Critics point to two major lapses in judgment – holding the ball too long and taking a sack back to the edge of field goal range and an ill-conceived intentional grounding penalty – against the Saints as automatic deductions on his final grade, which is fair.

Talk still stirs of a mystical “franchise quarterback” – an error-free superhuman athlete that really only exists on NFL Films cut-ups – when one has already materialized in front of them.

One only needed to watch the playoffs after the Eagles were eliminated to see quarterbacks deemed to be of a more exotic species of signal caller who made a multitude of mistakes – some mental, some forced by defenses who happen to have a say in the matter sometimes – but weren’t judged as harshly.

There are some in the media, even though they should know better, who lob the same slow-pitch softballs at Kelly about Foles’ long-range future over center. Exasperated with the same laborious line of questioning, Kelly gives underwhelming responses that only fuel more speculation.

Maybe Kelly needs to learn the rules of NFL coachspeak and realize that the quarterback is different from, say, the long snapper. Instead, probably as he did at Oregon, he makes it known that all jobs are open and does not expect to have answer the same question a zillion times.

And then there are the sexy names coming out of the college ranks this year. Three quarterbacks – Louisville’s Teddy Bridgewater, Texas A&M’s Johnny Manziel and Central Florida’s Blake Bortles – are likely to go well before the Eagles pick at No. 22 in the first round. Two other big-name guys – Fresno State’s Derek Carr and Clemson’s Tajh Boyd – have seen their stock drop and could easily be there.

Would they pounce if a top guy slid? Would they mortgage other picks and trade up? Would they take Carr or Boyd at No. 22?

It’s kind of like asking if they would take a running back, even though they have McCoy.

Anything is possible.

But it’s highly unlikely, given the Eagles’ other needs heading into a season when a tougher schedule means a replication of 2013 is anything but assured.

If you subscribe to the belief that it was a lot of smoke and mirrors in 2013, then luxuries at skill positions where they are set are something they cannot afford.

After two years of getting no bounces or breaks – at all – the Eagles seemed to get their fair share this past season. There were some injuries, but nothing reaching the obnoxious level of the previous two years that made one wonder if the team was placed under a curse the day vagabond quarterback Vince Young called them the “Dream Team” prior to the 2011 season.

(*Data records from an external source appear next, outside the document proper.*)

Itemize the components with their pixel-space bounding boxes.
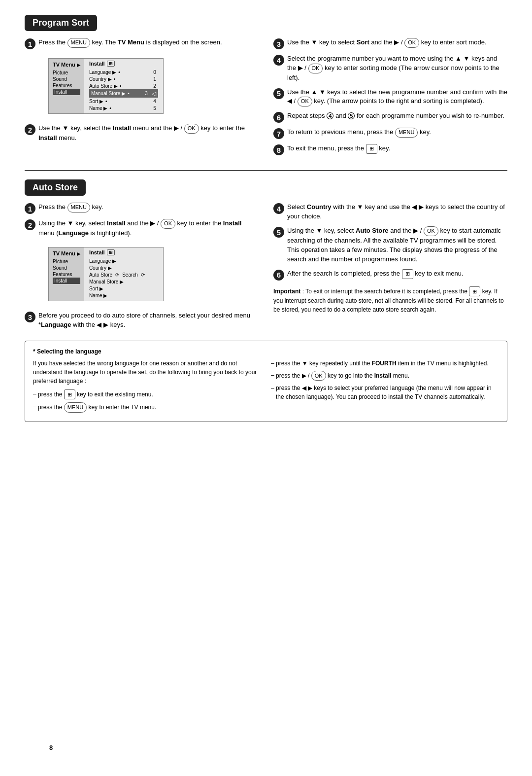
- step-1-num: 1: [25, 38, 35, 49]
- as-step-6-text: After the search is completed, press the…: [287, 269, 464, 279]
- step-6-num: 6: [273, 112, 284, 123]
- as-step-2-text: Using the ▼ key, select Install and the …: [38, 219, 259, 238]
- as-step-4-text: Select Country with the ▼ key and use th…: [287, 203, 507, 221]
- step-7-num: 7: [273, 128, 284, 139]
- note-item-5: press the ◀ ▶ keys to select your prefer…: [271, 384, 499, 401]
- as-step-3: 3 Before you proceed to do auto store of…: [25, 311, 259, 330]
- ok-key-2: OK: [404, 38, 419, 48]
- selecting-language-note: * Selecting the language If you have sel…: [25, 341, 507, 422]
- step-6: 6 Repeat steps 4 and 5 for each programm…: [273, 111, 507, 123]
- program-sort-title: Program Sort: [25, 15, 97, 31]
- as-step-1-text: Press the MENU key.: [38, 203, 103, 212]
- step-4-text: Select the programme number you want to …: [287, 54, 507, 83]
- as-step-5-text: Using the ▼ key, select Auto Store and t…: [287, 226, 507, 264]
- ok-key-4: OK: [298, 97, 312, 106]
- step-8: 8 To exit the menu, press the ⊞ key.: [273, 144, 507, 155]
- menu-key-2: MENU: [395, 128, 418, 138]
- as-step-5-num: 5: [273, 227, 284, 238]
- ok-key-as2: OK: [161, 219, 175, 229]
- note-item-4: press the ▶ / OK key to go into the Inst…: [271, 371, 499, 381]
- as-step-3-num: 3: [25, 312, 35, 322]
- tv-menu-diagram-2: TV Menu ▶ Picture Sound Features Install…: [48, 247, 164, 301]
- step-2-text: Use the ▼ key, select the Install menu a…: [38, 124, 259, 143]
- auto-store-right: 4 Select Country with the ▼ key and use …: [273, 203, 507, 334]
- tv-menu-diagram-1: TV Menu ▶ Picture Sound Features Install…: [48, 58, 164, 114]
- as-step-4-num: 4: [273, 203, 284, 214]
- exit-key-imp: ⊞: [469, 286, 480, 297]
- step-4-num: 4: [273, 55, 284, 66]
- note-intro: If you have selected the wrong language …: [33, 359, 261, 386]
- step-3: 3 Use the ▼ key to select Sort and the ▶…: [273, 38, 507, 49]
- auto-store-section: Auto Store 1 Press the MENU key. 2 Using…: [25, 179, 507, 422]
- note-box-title: * Selecting the language: [33, 347, 499, 356]
- step-3-text: Use the ▼ key to select Sort and the ▶ /…: [287, 38, 487, 48]
- menu-key-note2: MENU: [64, 402, 87, 413]
- note-item-1: press the ⊞ key to exit the existing men…: [33, 389, 261, 400]
- step-7-text: To return to previous menu, press the ME…: [287, 128, 431, 138]
- exit-key-note1: ⊞: [64, 389, 75, 400]
- step-1: 1 Press the MENU key. The TV Menu is dis…: [25, 38, 259, 49]
- as-step-3-text: Before you proceed to do auto store of c…: [38, 311, 259, 330]
- step-5-text: Use the ▲ ▼ keys to select the new progr…: [287, 88, 507, 107]
- as-step-4: 4 Select Country with the ▼ key and use …: [273, 203, 507, 221]
- page-number: 8: [49, 744, 53, 751]
- step-2: 2 Use the ▼ key, select the Install menu…: [25, 124, 259, 143]
- note-right: press the ▼ key repeatedly until the FOU…: [271, 359, 499, 416]
- as-step-1: 1 Press the MENU key.: [25, 203, 259, 214]
- program-sort-left: 1 Press the MENU key. The TV Menu is dis…: [25, 38, 259, 160]
- as-step-1-num: 1: [25, 203, 35, 214]
- step-7: 7 To return to previous menu, press the …: [273, 128, 507, 139]
- step-5-num: 5: [273, 88, 284, 99]
- auto-store-title: Auto Store: [25, 179, 86, 196]
- exit-key-as6: ⊞: [402, 269, 413, 279]
- auto-store-left: 1 Press the MENU key. 2 Using the ▼ key,…: [25, 203, 259, 334]
- note-item-2: press the MENU key to enter the TV menu.: [33, 402, 261, 413]
- step-8-num: 8: [273, 144, 284, 155]
- section-divider-1: [25, 170, 507, 171]
- step-8-text: To exit the menu, press the ⊞ key.: [287, 144, 390, 154]
- exit-key: ⊞: [366, 144, 377, 154]
- as-step-2: 2 Using the ▼ key, select Install and th…: [25, 219, 259, 238]
- as-step-6: 6 After the search is completed, press t…: [273, 269, 507, 281]
- note-item-3: press the ▼ key repeatedly until the FOU…: [271, 359, 499, 368]
- ok-key: OK: [184, 124, 199, 134]
- as-step-5: 5 Using the ▼ key, select Auto Store and…: [273, 226, 507, 264]
- important-note: Important : To exit or interrupt the sea…: [273, 286, 507, 315]
- step-3-num: 3: [273, 38, 284, 49]
- menu-key-as1: MENU: [67, 203, 90, 212]
- step-2-num: 2: [25, 124, 35, 135]
- step-6-text: Repeat steps 4 and 5 for each programme …: [287, 111, 504, 121]
- step-4: 4 Select the programme number you want t…: [273, 54, 507, 83]
- program-sort-right: 3 Use the ▼ key to select Sort and the ▶…: [273, 38, 507, 160]
- menu-key: MENU: [67, 38, 90, 48]
- step-5: 5 Use the ▲ ▼ keys to select the new pro…: [273, 88, 507, 107]
- program-sort-section: Program Sort 1 Press the MENU key. The T…: [25, 15, 507, 160]
- note-left: If you have selected the wrong language …: [33, 359, 261, 416]
- ok-key-3: OK: [308, 64, 323, 73]
- as-step-2-num: 2: [25, 219, 35, 230]
- ok-key-note4: OK: [311, 371, 326, 381]
- as-step-6-num: 6: [273, 270, 284, 281]
- ok-key-as5: OK: [424, 226, 438, 236]
- step-1-text: Press the MENU key. The TV Menu is displ…: [38, 38, 222, 48]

The most significant injury was to Vick. It was a pulled hamstring that he could have played with – at half-speed – if there were no other alternatives.

But there was an alternative.

It was Nick Foles.

Sorry if he is St. Nick and not Jax Teller.

Just a reality.

Here are some others.

Foles is playing this year at $750,880, which equates to fast-food pay for someone we can conservatively call an up-and-coming quarterback (Note: Even if the Eagles’ brass wanted to take his contract and tear it up so they can negotiate a long-term deal, they are prohibited from doing so.).

This is where common sense meets dollars and sense. Even if Foles isn’t the quarterback Kelly ultimately wants for his system, the NFL is a business. He can’t just go recruit three more quarterbacks and let them all battle it out in spring practice.

Even if Foles weren’t coming off a near-perfect season, it would be bad business to add another high-end quarterback prospect when there are holes that need to be filled – in free agency, but mostly the draft – for the Eagles to rise to next year’s set of very real challenges.

If there is a step back in Year 2 of the Kelly Era – even cosmetically, because of the tougher schedule and/or some bad breaks and torn ACLs – it likely won’t be because of Foles.

He makes too many right decisions and not enough wrong ones, on and off the field.

And in the unlikely event that a decline is his fault, go ahead and clamor for that bumper crop of quarterbacks – UCLA’s Brett Hundley, Florida State’s Jameis Winston and Oregon’s (and Kelly’s) Marcus Mariotta, as well as others who don’t yet have the national profile – awaiting in the 2015 draft.

Who knows? Maybe one of those guys has “it.”